If I speak with the tongues of men and of angels, but have not love, I am a noisy gong or a clanging cymbal.  And if I have prophetic powers, and understand all mysteries and all knowledge, and if I have all faith, so as to remove mountains, but have not love, I am nothing.  If I give away all I have, and if I deliver my body to be burned, but have not love, I gain nothing.
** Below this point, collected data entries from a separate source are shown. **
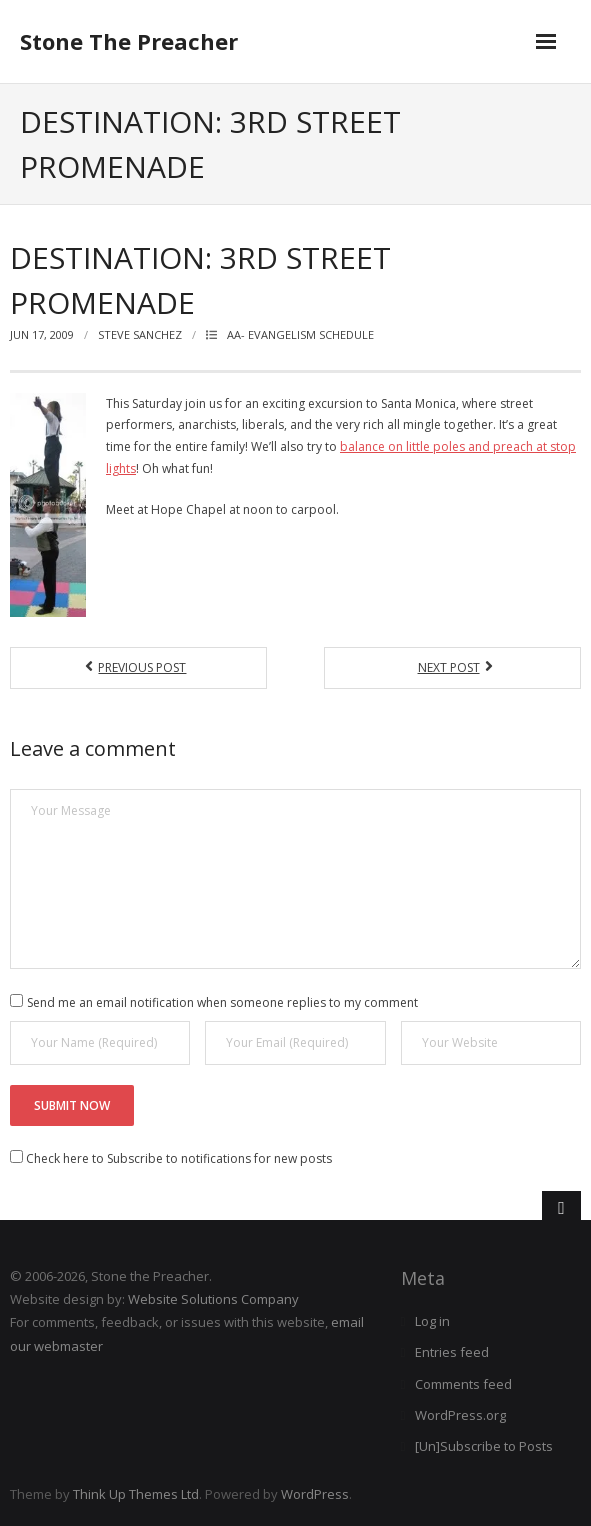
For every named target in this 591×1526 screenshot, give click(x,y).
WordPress (315, 1494)
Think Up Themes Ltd (136, 1494)
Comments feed (463, 1384)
                                                                        I Corinthians 13:1-3

 

We hear this at weddings and at funerals.  We hang these timeless words on our walls to remind us.  If I speak with the tongues of men and of angels, but have not love, I am a noisy gong or a clanging cymbal.  "Have not love….."  Love for whom?  The apostle is talking about love, first and foremost, for God! 

 

So faith, hope and love abide, these three; but the greatest of these is love.

 

Faith --- in God.

Hope --- in God.

Love --- for God.  God first above all things.

 

We are speaking of a love for God so strong and rich that it overflows our lives and blesses every human life we touch.

 

So here's the question each of us needs to ask:  Do I love God --- with all my heart, all my soul, all my mind, all my strength?  Not, do I believe in God? Do I love God?  If the answer is unclear, this is where we begin our journey with God afresh.

 

Peter was overjoyed when he met his Lord alive from the dead.  And yet, Peter was not really at peace with himself.  He had turned out to be a coward a few days ago, when he denied that he knew Jesus the night of his arrest.  And now Peter is at loose ends.

 

One night in Galilee he says to the guys, "I'm going fishing.  I'm burnt-out.  I don't want to think about this stuff.  I'm going back to what I understand: fishing!"

 

"Okay, we'll go with you," they reply.  That night they caught nothing.

 

"Did you catch anything?" comes a voice from the shore through the misty dawn.

 

"No."

 

"Throw the net on the right side of the boat."

 

Suddenly the net is invaded by so many fish they cannot bring it up.  They have to drag it to shore. 

 

After breakfast Jesus says to Peter, "Simon, son of John, do you love me more than these fish?"

 

"Yes, Lord, you know that I love you."

 

"Then forget the fish, and feed my lambs."

 

"Simon, son of John, do you love me?

 

"Yes, Lord, you know that I love you!"

 

"Tend my sheep."

 

"Simon, son of John, do you love me?

"Lord, you know everything, you know that I love you!"

 

"Feed my sheep."

 

Here's the most important question heaven will ever ask us.  Our answer will determine how we think, how we live, and how we die.  The answer has to be given with all our heart, soul, mind, and strength:   Do you love God?

 


And one of the scribes came up and heard them disputing with one another, and seeing that he answered them well, asked him, "Which commandment is the first of all?"  Jesus answered, "The first is, 'Hear, O Israel: The Lord our God, the Lord is one; and you shall love the Lord your God with all your heart, and with all your soul, and with all your mind and with all your strength.'  The second is this, 'You shall love your neighbor as yourself.'  There is no other commandment greater than these."

 

 

May these two commandments burn in our hearts.

 

And may the Spirit give us the power to keep them.